Start of Block
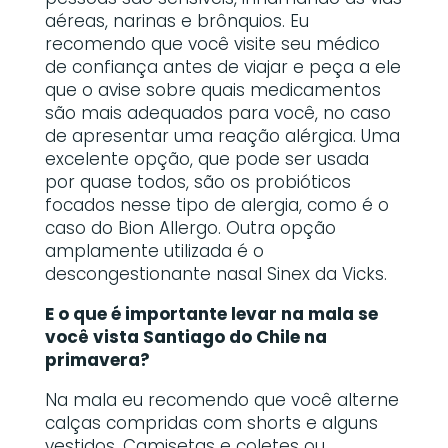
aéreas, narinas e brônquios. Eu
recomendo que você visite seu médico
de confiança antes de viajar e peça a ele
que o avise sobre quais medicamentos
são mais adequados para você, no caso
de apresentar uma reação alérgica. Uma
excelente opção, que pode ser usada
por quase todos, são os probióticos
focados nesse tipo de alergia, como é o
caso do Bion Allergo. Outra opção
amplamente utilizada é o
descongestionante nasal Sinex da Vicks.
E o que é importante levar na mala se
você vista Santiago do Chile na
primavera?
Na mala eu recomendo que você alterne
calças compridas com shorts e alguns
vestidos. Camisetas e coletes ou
End of Block
Start of Block
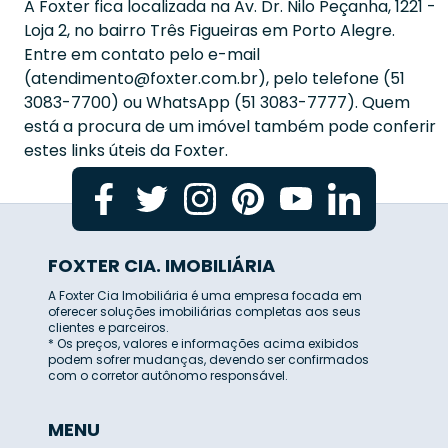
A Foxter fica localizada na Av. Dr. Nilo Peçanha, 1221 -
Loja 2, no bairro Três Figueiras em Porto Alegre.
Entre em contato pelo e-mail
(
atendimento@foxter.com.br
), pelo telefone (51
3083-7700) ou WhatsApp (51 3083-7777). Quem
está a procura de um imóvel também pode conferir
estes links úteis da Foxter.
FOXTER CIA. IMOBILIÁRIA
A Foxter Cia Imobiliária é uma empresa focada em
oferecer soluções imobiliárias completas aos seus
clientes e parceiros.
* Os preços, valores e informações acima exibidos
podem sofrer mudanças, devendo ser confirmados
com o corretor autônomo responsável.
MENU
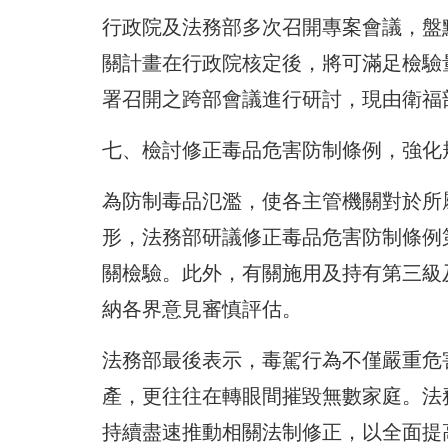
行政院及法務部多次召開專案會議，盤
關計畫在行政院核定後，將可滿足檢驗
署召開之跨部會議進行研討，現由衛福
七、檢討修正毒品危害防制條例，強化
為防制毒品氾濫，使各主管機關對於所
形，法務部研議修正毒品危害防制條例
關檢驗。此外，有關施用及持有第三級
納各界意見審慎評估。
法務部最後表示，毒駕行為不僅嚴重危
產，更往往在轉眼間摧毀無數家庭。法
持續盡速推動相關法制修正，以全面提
End of Block
Starting with the line that holds "excelente opção, que pode ser usada" and ending with the line that holds "vestidos. Camisetas e coletes ou", retype every line in the data above exactly, and nothing else.

excelente opção, que pode ser usada
por quase todos, são os probióticos
focados nesse tipo de alergia, como é o
caso do Bion Allergo. Outra opção
amplamente utilizada é o
descongestionante nasal Sinex da Vicks.
E o que é importante levar na mala se
você vista Santiago do Chile na
primavera?
Na mala eu recomendo que você alterne
calças compridas com shorts e alguns
vestidos. Camisetas e coletes ou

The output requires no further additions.